• _What is needed_: The listing below must be repeated word for word, with its images excluded.

• _Dataset entries_:

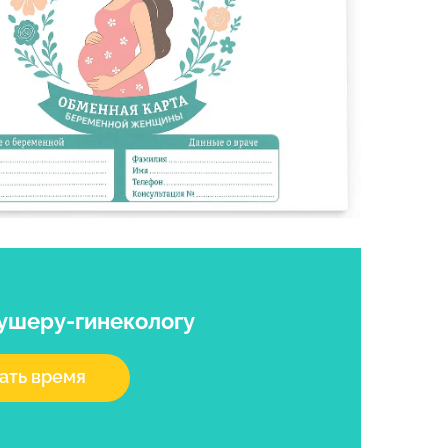
кушеру-гинекологу
ать время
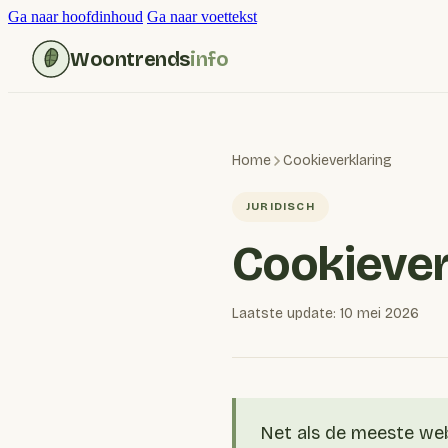
Ga naar hoofdinhoud
Ga naar voettekst
Woontrends
info
Home
Cookieverklaring
JURIDISCH
Cookiever
Laatste update: 10 mei 2026
Net als de meeste web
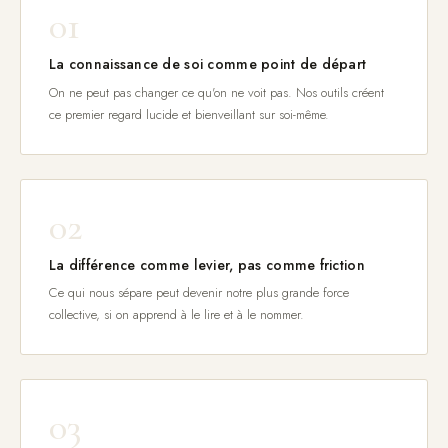
01
La connaissance de soi comme point de départ
On ne peut pas changer ce qu'on ne voit pas. Nos outils créent
ce premier regard lucide et bienveillant sur soi-même.
02
La différence comme levier, pas comme friction
Ce qui nous sépare peut devenir notre plus grande force
collective, si on apprend à le lire et à le nommer.
03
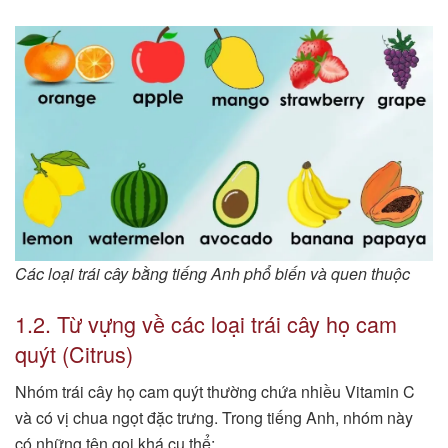
Các loại trái cây bằng tiếng Anh phổ biến và quen thuộc
1.2. Từ vựng về các loại trái cây họ cam
quýt (Citrus)
Nhóm trái cây họ cam quýt thường chứa nhiều Vitamin C
và có vị chua ngọt đặc trưng. Trong tiếng Anh, nhóm này
có những tên gọi khá cụ thể:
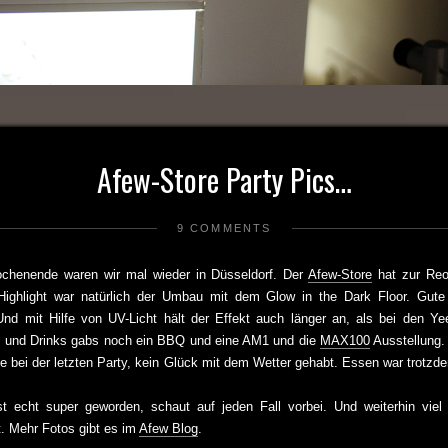
Afew-Store Party Pics…
9 COMMENTS
chenende waren wir mal wieder in Düsseldorf. Der
Afew-Store
hat zur Reo
Highlight war natürlich der Umbau mit dem Glow in the Dark Floor. Gute
nd mit Hilfe von UV-Licht hält der Effekt auch länger an, als bei den 
 und Drinks gabs noch ein BBQ und eine AM1 und die
MAX100
Ausstellung.
ie bei der letzten Party, kein Glück mit dem Wetter gehabt. Essen war tro
t echt super geworden, schaut auf jeden Fall vorbei. Und weiterhin viel 
. Mehr Fotos gibt es im
Afew Blog
.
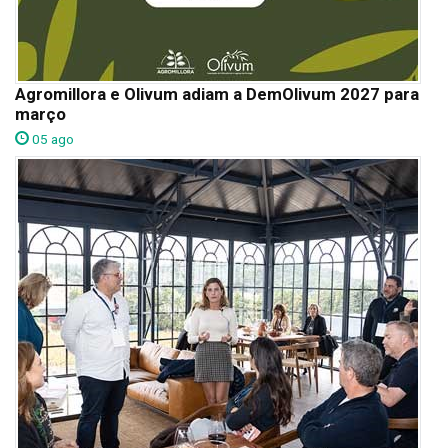
Agromillora e Olivum adiam a DemOlivum 2027 para
março
05 ago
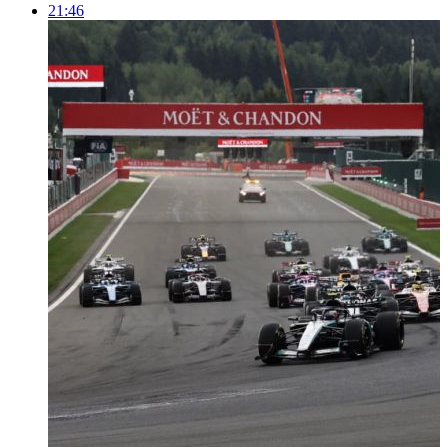
21:46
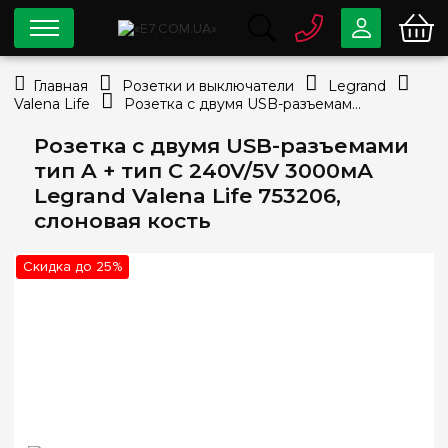
0 800
33-63-07
Главная
Розетки и выключатели
Legrand
Бесплатно
Valena Life
Розетка с двумя USB-разъемами тип A + тип C 240V/5V 3000мА Legrand Valena Life 753206, слоновая кость
info@e7.com.ua
044
334-79-78
Розетка с двумя USB-разъемами
тип A + тип C 240V/5V 3000мА
Viber
Telegram
Legrand Valena Life 753206,
слоновая кость
Скидка до 25%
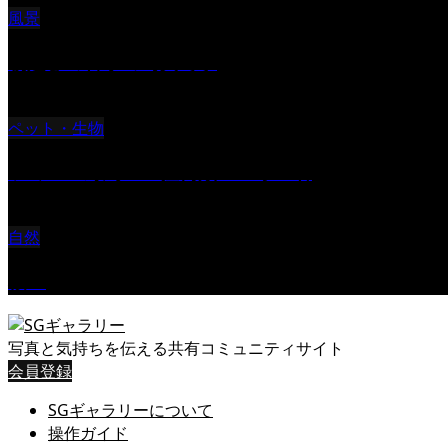
風景
朝起きの苦手の写真です
ペット・生物
ツミ ＃野鳥 ＃猛禽類 ＃オス君
自然
桜Ⅱ
写真と気持ちを伝える共有コミュニティサイト
会員登録
SGギャラリーについて
操作ガイド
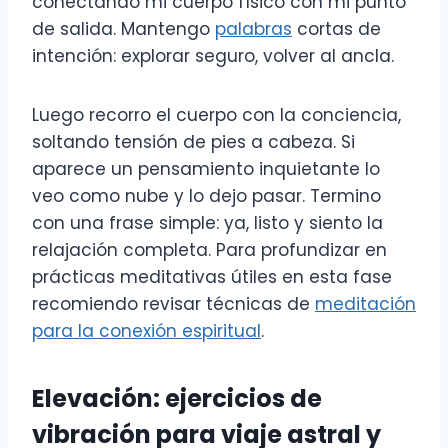
conectando mi cuerpo físico con mi punto
de salida. Mantengo
palabras
cortas de
intención: explorar seguro, volver al ancla.
Luego recorro el cuerpo con la conciencia,
soltando tensión de pies a cabeza. Si
aparece un pensamiento inquietante lo
veo como nube y lo dejo pasar. Termino
con una frase simple: ya, listo y siento la
relajación completa. Para profundizar en
prácticas meditativas útiles en esta fase
recomiendo revisar técnicas de
meditación
para la conexión espiritual
.
Elevación: ejercicios de
vibración para viaje astral y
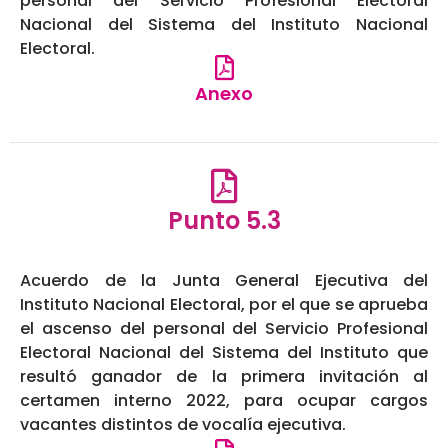
personal del Servicio Profesional Electoral
Nacional del Sistema del Instituto Nacional
Electoral.
Anexo
Punto 5.3
Acuerdo de la Junta General Ejecutiva del
Instituto Nacional Electoral, por el que se aprueba
el ascenso del personal del Servicio Profesional
Electoral Nacional del Sistema del Instituto que
resultó ganador de la primera invitación al
certamen interno 2022, para ocupar cargos
vacantes distintos de vocalía ejecutiva.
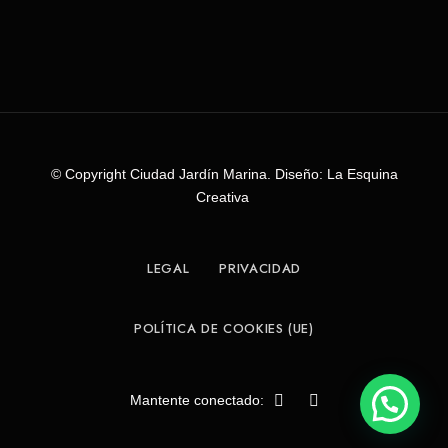
© Copyright Ciudad Jardín Marina. Diseño: La Esquina
Creativa
LEGAL
PRIVACIDAD
POLÍTICA DE COOKIES (UE)
Mantente conectado:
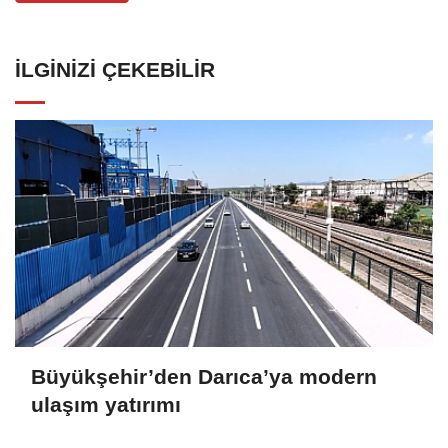
İLGINIZI ÇEKEBILIR
Büyükşehir’den Darıca’ya modern
ulaşım yatırımı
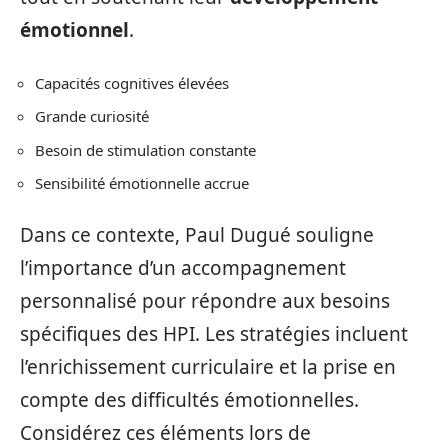
émotionnel
.
Capacités cognitives élevées
Grande curiosité
Besoin de stimulation constante
Sensibilité émotionnelle accrue
Dans ce contexte, Paul Dugué souligne
l’importance d’un accompagnement
personnalisé pour répondre aux besoins
spécifiques des HPI. Les stratégies incluent
l’enrichissement curriculaire et la prise en
compte des difficultés émotionnelles.
Considérez ces éléments lors de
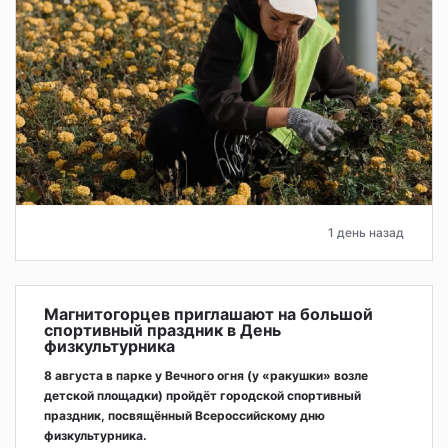
1 день назад
Магнитогорцев приглашают на большой
спортивный праздник в День
физкультурника
8 августа в парке у Вечного огня (у «ракушки» возле
детской площадки) пройдёт городской спортивный
праздник, посвящённый Всероссийскому дню
физкультурника.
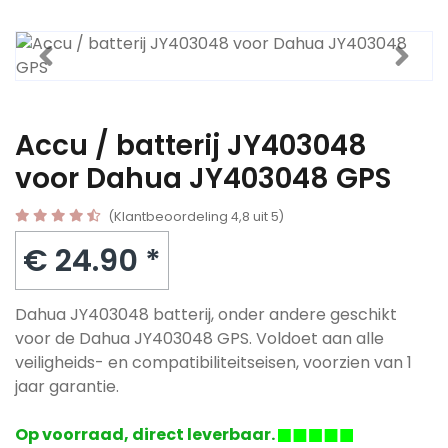
Accu / batterij JY403048
voor Dahua JY403048 GPS
(Klantbeoordeling 4,8 uit 5)
€ 24.90 *
Dahua JY403048 batterij, onder andere geschikt
voor de Dahua JY403048 GPS. Voldoet aan alle
veiligheids- en compatibiliteitseisen, voorzien van 1
jaar garantie.
Op voorraad, direct leverbaar.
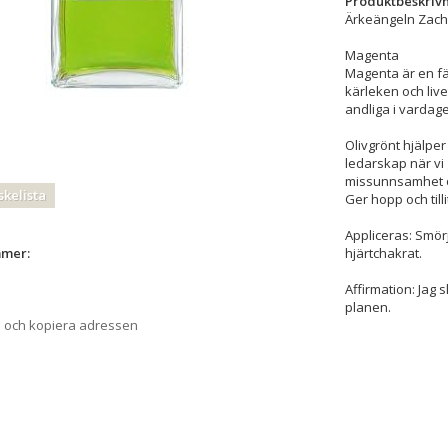
Produktbeskrivn
Ärkeängeln Zach
Magenta
Magenta är en fä
kärleken och livet
andliga i vardag
Olivgrönt hjälper
ledarskap när vi
missunnsamhet och
skelista
Ger hopp och tilli
Appliceras: Smör
hjärtchakrat.
mmer:
Affirmation: Jag s
planen.
a och kopiera adressen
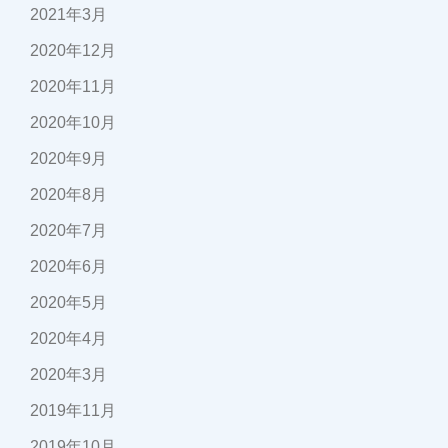
2021年3月
2020年12月
2020年11月
2020年10月
2020年9月
2020年8月
2020年7月
2020年6月
2020年5月
2020年4月
2020年3月
2019年11月
2019年10月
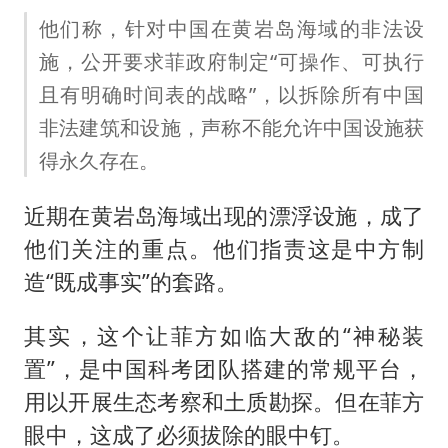
他们称，针对中国在黄岩岛海域的非法设
施，公开要求菲政府制定“可操作、可执行
且有明确时间表的战略”，以拆除所有中国
非法建筑和设施，声称不能允许中国设施获
得永久存在。
近期在黄岩岛海域出现的漂浮设施，成了
他们关注的重点。他们指责这是中方制
造“既成事实”的套路。
其实，这个让菲方如临大敌的“神秘装
置”，是中国科考团队搭建的常规平台，
用以开展生态考察和土质勘探。但在菲方
眼中，这成了必须拔除的眼中钉。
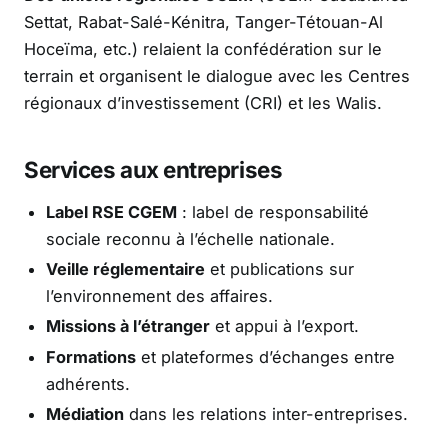
Settat, Rabat-Salé-Kénitra, Tanger-Tétouan-Al
Hoceïma, etc.) relaient la confédération sur le
terrain et organisent le dialogue avec les Centres
régionaux d’investissement (CRI) et les Walis.
Services aux entreprises
Label RSE CGEM
: label de responsabilité
sociale reconnu à l’échelle nationale.
Veille réglementaire
et publications sur
l’environnement des affaires.
Missions à l’étranger
et appui à l’export.
Formations
et plateformes d’échanges entre
adhérents.
Médiation
dans les relations inter-entreprises.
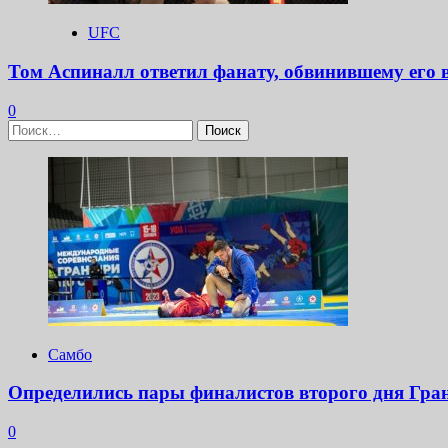
UFC
Том Аспиналл ответил фанату, обвинившему его 
0
Найти:
Самбо
Определились пары финалистов второго дня Гра
0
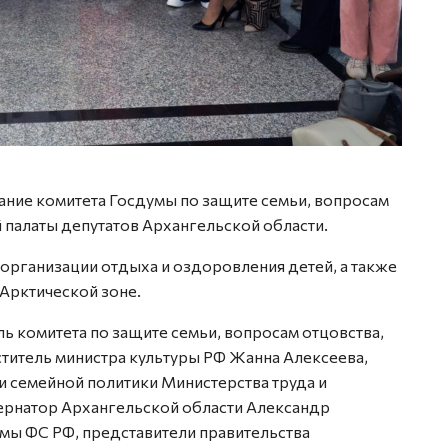
ание комитета Госдумы по защите семьи, вопросам
й палаты депутатов Архангельской области.
организации отдыха и оздоровления детей, а также
Арктической зоне.
ь комитета по защите семьи, вопросам отцовства,
еститель министра культуры РФ Жанна Алексеева,
 семейной политики Министерства труда и
бернатор Архангельской области Александр
мы ФС РФ, представители правительства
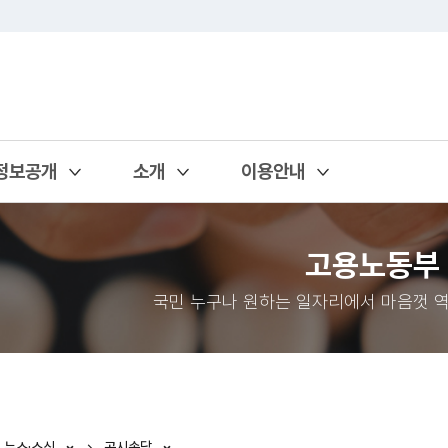
정보공개
소개
이용안내
열기
열기
열기
고용노동부
국민 누구나 원하는 일자리에서 마음껏 역
뉴스·소식
공시송달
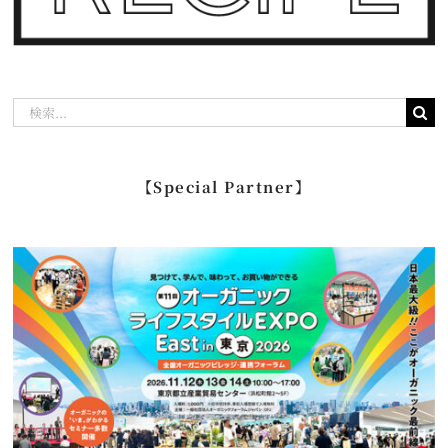
検
索
…
【Special Partner】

• _Result for this task_:
кушеру-гинекологу
ать время
Ga naar hoofdinhoud
Ga naar voettekst
Woontrends
info
Home
Cookieverklaring
JURIDISCH
Cookiever
Laatste update: 10 mei 2026
Net als de meeste web
01
La connaissance de soi comme point de départ
On ne peut pas changer ce qu'on ne voit pas. Nos outils créent
ce premier regard lucide et bienveillant sur soi-même.
02
La différence comme levier, pas comme friction
Ce qui nous sépare peut devenir notre plus grande force
collective, si on apprend à le lire et à le nommer.
03
Các loại trái cây bằng tiếng Anh phổ biến và quen thuộc
1.2. Từ vựng về các loại trái cây họ cam
quýt (Citrus)
Nhóm trái cây họ cam quýt thường chứa nhiều Vitamin C
và có vị chua ngọt đặc trưng. Trong tiếng Anh, nhóm này
có những tên gọi khá cụ thể:
Afew-Store Party Pics…
9 COMMENTS
chenende waren wir mal wieder in Düsseldorf. Der
Afew-Store
hat zur Reo
Highlight war natürlich der Umbau mit dem Glow in the Dark Floor. Gute
nd mit Hilfe von UV-Licht hält der Effekt auch länger an, als bei den 
 und Drinks gabs noch ein BBQ und eine AM1 und die
MAX100
Ausstellung.
ie bei der letzten Party, kein Glück mit dem Wetter gehabt. Essen war tro
t echt super geworden, schaut auf jeden Fall vorbei. Und weiterhin viel 
. Mehr Fotos gibt es im
Afew Blog
.
Agromillora e Olivum adiam a DemOlivum 2027 para
março
05 ago
21:46
0 800
33-63-07
Главная
Розетки и выключатели
Legrand
Бесплатно
Valena Life
Розетка с двумя USB-разъемами тип A + тип C 240V/5V 3000мА Legrand Valena Life 753206, слоновая кость
info@e7.com.ua
044
334-79-78
Розетка с двумя USB-разъемами
тип A + тип C 240V/5V 3000мА
Viber
Telegram
Legrand Valena Life 753206,
слоновая кость
Скидка до 25%
風景
朝起きの苦手の写真です
ペット・生物
ツミ ＃野鳥 ＃猛禽類 ＃オス君
自然
桜Ⅱ
写真と気持ちを伝える共有コミュニティサイト
会員登録
SGギャラリーについて
操作ガイド
conectando mi cuerpo físico con mi punto
de salida. Mantengo
palabras
cortas de
intención: explorar seguro, volver al ancla.
Luego recorro el cuerpo con la conciencia,
soltando tensión de pies a cabeza. Si
aparece un pensamiento inquietante lo
veo como nube y lo dejo pasar. Termino
con una frase simple: ya, listo y siento la
relajación completa. Para profundizar en
prácticas meditativas útiles en esta fase
recomiendo revisar técnicas de
meditación
para la conexión espiritual
.
Elevación: ejercicios de
vibración para viaje astral y
personal del Servicio Profesional Electoral
Nacional del Sistema del Instituto Nacional
Electoral.
Anexo
Punto 5.3
Acuerdo de la Junta General Ejecutiva del
Instituto Nacional Electoral, por el que se aprueba
el ascenso del personal del Servicio Profesional
Electoral Nacional del Sistema del Instituto que
resultó ganador de la primera invitación al
certamen interno 2022, para ocupar cargos
vacantes distintos de vocalía ejecutiva.
© Copyright Ciudad Jardín Marina. Diseño: La Esquina
Creativa
LEGAL
PRIVACIDAD
POLÍTICA DE COOKIES (UE)
Mantente conectado:
İLGINIZI ÇEKEBILIR
Büyükşehir’den Darıca’ya modern
ulaşım yatırımı
émotionnel
.
Capacités cognitives élevées
Grande curiosité
Besoin de stimulation constante
Sensibilité émotionnelle accrue
Dans ce contexte, Paul Dugué souligne
l’importance d’un accompagnement
personnalisé pour répondre aux besoins
spécifiques des HPI. Les stratégies incluent
l’enrichissement curriculaire et la prise en
compte des difficultés émotionnelles.
Considérez ces éléments lors de
1 день назад
Магнитогорцев приглашают на большой
спортивный праздник в День
физкультурника
8 августа в парке у Вечного огня (у «ракушки» возле
детской площадки) пройдёт городской спортивный
праздник, посвящённый Всероссийскому дню
физкультурника.
Accu / batterij JY403048
voor Dahua JY403048 GPS
(Klantbeoordeling 4,8 uit 5)
€ 24.90 *
Dahua JY403048 batterij, onder andere geschikt
voor de Dahua JY403048 GPS. Voldoet aan alle
veiligheids- en compatibiliteitseisen, voorzien van 1
jaar garantie.
Op voorraad, direct leverbaar.
Produktbeskrivn
Ärkeängeln Zach
Magenta
Magenta är en fä
kärleken och livet
andliga i vardag
Olivgrönt hjälper
ledarskap när vi
missunnsamhet och
skelista
Ger hopp och tilli
Appliceras: Smör
hjärtchakrat.
mmer:
Affirmation: Jag s
planen.
a och kopiera adressen
2021年3月
2020年12月
2020年11月
2020年10月
2020年9月
2020年8月
2020年7月
2020年6月
2020年5月
2020年4月
2020年3月
2019年11月
2019年10月
他们称，针对中国在黄岩岛海域的非法设
施，公开要求菲政府制定“可操作、可执行
且有明确时间表的战略”，以拆除所有中国
非法建筑和设施，声称不能允许中国设施获
得永久存在。
近期在黄岩岛海域出现的漂浮设施，成了
他们关注的重点。他们指责这是中方制
造“既成事实”的套路。
其实，这个让菲方如临大敌的“神秘装
置”，是中国科考团队搭建的常规平台，
用以开展生态考察和土质勘探。但在菲方
眼中，这成了必须拔除的眼中钉。
Settat, Rabat-Salé-Kénitra, Tanger-Tétouan-Al
Hoceïma, etc.) relaient la confédération sur le
terrain et organisent le dialogue avec les Centres
régionaux d’investissement (CRI) et les Walis.
Services aux entreprises
Label RSE CGEM
: label de responsabilité
sociale reconnu à l’échelle nationale.
Veille réglementaire
et publications sur
l’environnement des affaires.
Missions à l’étranger
et appui à l’export.
Formations
et plateformes d’échanges entre
adhérents.
Médiation
dans les relations inter-entreprises.
UFC
Том Аспиналл ответил фанату, обвинившему его 
0
Найти:
Самбо
Определились пары финалистов второго дня Гра
0
ание комитета Госдумы по защите семьи, вопросам
й палаты депутатов Архангельской области.
организации отдыха и оздоровления детей, а также
Арктической зоне.
ь комитета по защите семьи, вопросам отцовства,
еститель министра культуры РФ Жанна Алексеева,
 семейной политики Министерства труда и
бернатор Архангельской области Александр
мы ФС РФ, представители правительства
정보공개
소개
이용안내
열기
열기
열기
고용노동부
국민 누구나 원하는 일자리에서 마음껏 역
뉴스·소식
공시송달
検
索
…
【Special Partner】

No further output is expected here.